O antigo diretor clínico do Sporting Frederico Varandas afirmou este sábado que os sócios 'leoninos' estão "fartos da cultura de ódio" existente e manifestou o desejo de que Bruno de Carvalho marque presença na Assembleia Geral (AG) extraordinária.

Estou aqui porque não houve eleições, porque Bruno de Carvalho não quis. Vou votar sim, porque é o sim que leva às eleições. Caso haja destituição, quero eleições, sem pressionar os órgãos sociais", afirmou o médico, à entrada para a AG, que se realiza na Altice Arena, em Lisboa.

A reunião magna foi convocada com o objetivo de decidir o afastamento ou a continuidade de Bruno de Carvalho, figura central de uma crise que se agudizou com a perda do segundo lugar na I Liga de futebol e a invasão de adeptos à Academia do Sporting, em Alcochete.

Frederico Varandas, que se demitiu do cargo de diretor clínico no final da época e que já manifestou a intenção de se candidatar à presidência do clube, caso haja eleições, recordou as razões que o levam a votar favoravelmente pela destituição do atual líder dos 'verde e brancos'.

Sou democrata. Acredito nos sócios e o Sporting seguirá o caminho que os sócios quiserem. Os sportinguistas estão fartos desta fratura, deste discurso, desta cultura de ódio.

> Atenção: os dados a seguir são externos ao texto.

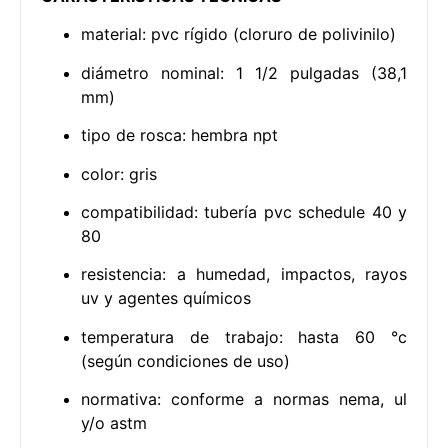
material: pvc rígido (cloruro de polivinilo)
diámetro nominal: 1 1/2 pulgadas (38,1
mm)
tipo de rosca: hembra npt
color: gris
compatibilidad: tubería pvc schedule 40 y
80
resistencia: a humedad, impactos, rayos
uv y agentes químicos
temperatura de trabajo: hasta 60 °c
(según condiciones de uso)
normativa: conforme a normas nema, ul
y/o astm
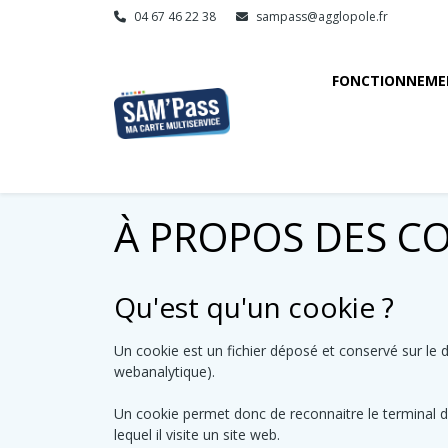
04 67 46 22 38
sampass@agglopole.fr
FONCTIONNEME
À PROPOS DES C
Qu'est qu'un cookie ?
Un cookie est un fichier déposé et conservé sur le di
webanalytique).
Un cookie permet donc de reconnaitre le terminal de l'
lequel il visite un site web.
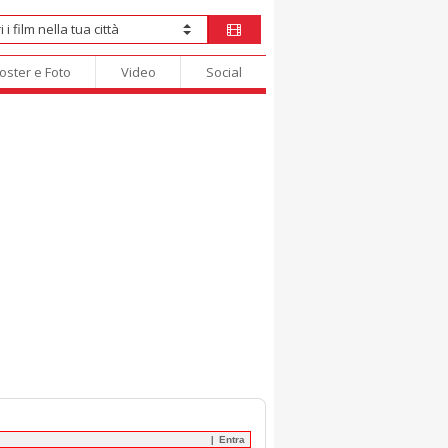
oster e Foto
Video
Social
Entra
|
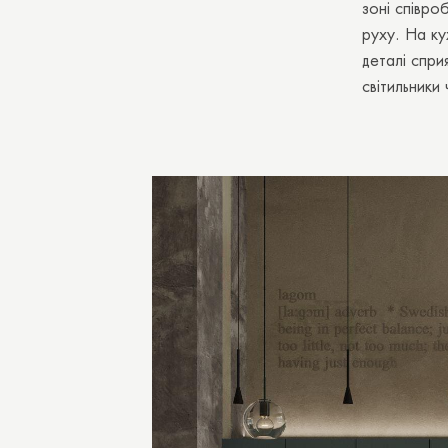
зоні співро
руху. На ку
деталі спри
світильники 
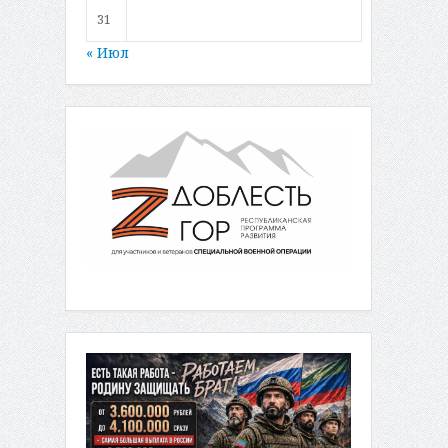
31
« Июл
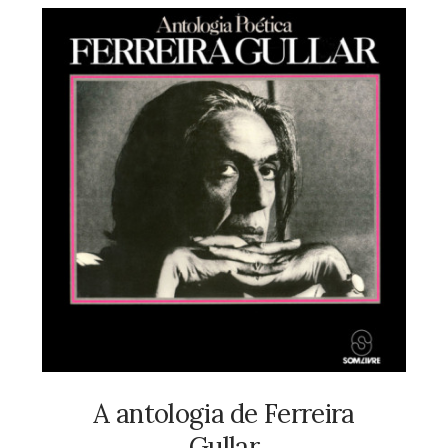
A antologia de Ferreira
Gullar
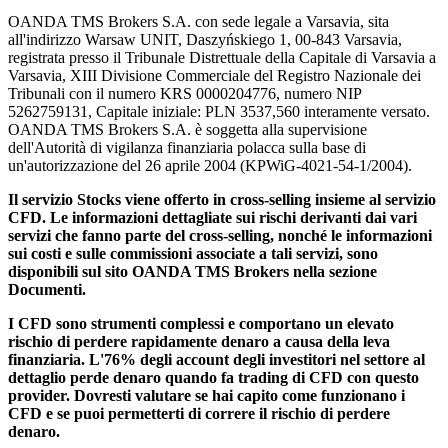
OANDA TMS Brokers S.A. con sede legale a Varsavia, sita
all'indirizzo Warsaw UNIT, Daszyńskiego 1, 00-843 Varsavia,
registrata presso il Tribunale Distrettuale della Capitale di Varsavia a
Varsavia, XIII Divisione Commerciale del Registro Nazionale dei
Tribunali con il numero KRS 0000204776, numero NIP
5262759131, Capitale iniziale: PLN 3537,560 interamente versato.
OANDA TMS Brokers S.A. è soggetta alla supervisione
dell'Autorità di vigilanza finanziaria polacca sulla base di
un'autorizzazione del 26 aprile 2004 (KPWiG-4021-54-1/2004).
Il servizio Stocks viene offerto in cross-selling insieme al servizio
CFD. Le informazioni dettagliate sui rischi derivanti dai vari
servizi che fanno parte del cross-selling, nonché le informazioni
sui costi e sulle commissioni associate a tali servizi, sono
disponibili sul sito OANDA TMS Brokers nella sezione
Documenti.
I CFD sono strumenti complessi e comportano un elevato
rischio di perdere rapidamente denaro a causa della leva
finanziaria. L'76% degli account degli investitori nel settore al
dettaglio perde denaro quando fa trading di CFD con questo
provider. Dovresti valutare se hai capito come funzionano i
CFD e se puoi permetterti di correre il rischio di perdere
denaro.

Hoje, os sportinguistas têm o dever de colocar o Sporting no seu lugar", referiu.

De resto, Frederico Varandas disse que Bruno de Carvalho "deveria vir à AG, na qualidade de sócio" e reforçou a intenção de se candidatar à liderança dos 'leões': "Sei bem ao que venho. Isto é uma missão e vou levá-la até ao fim."

Os sócios do Sporting continuam a entrar na Altice Arena, sendo que ainda há muitos associados no exterior do recinto, à espera para entrar.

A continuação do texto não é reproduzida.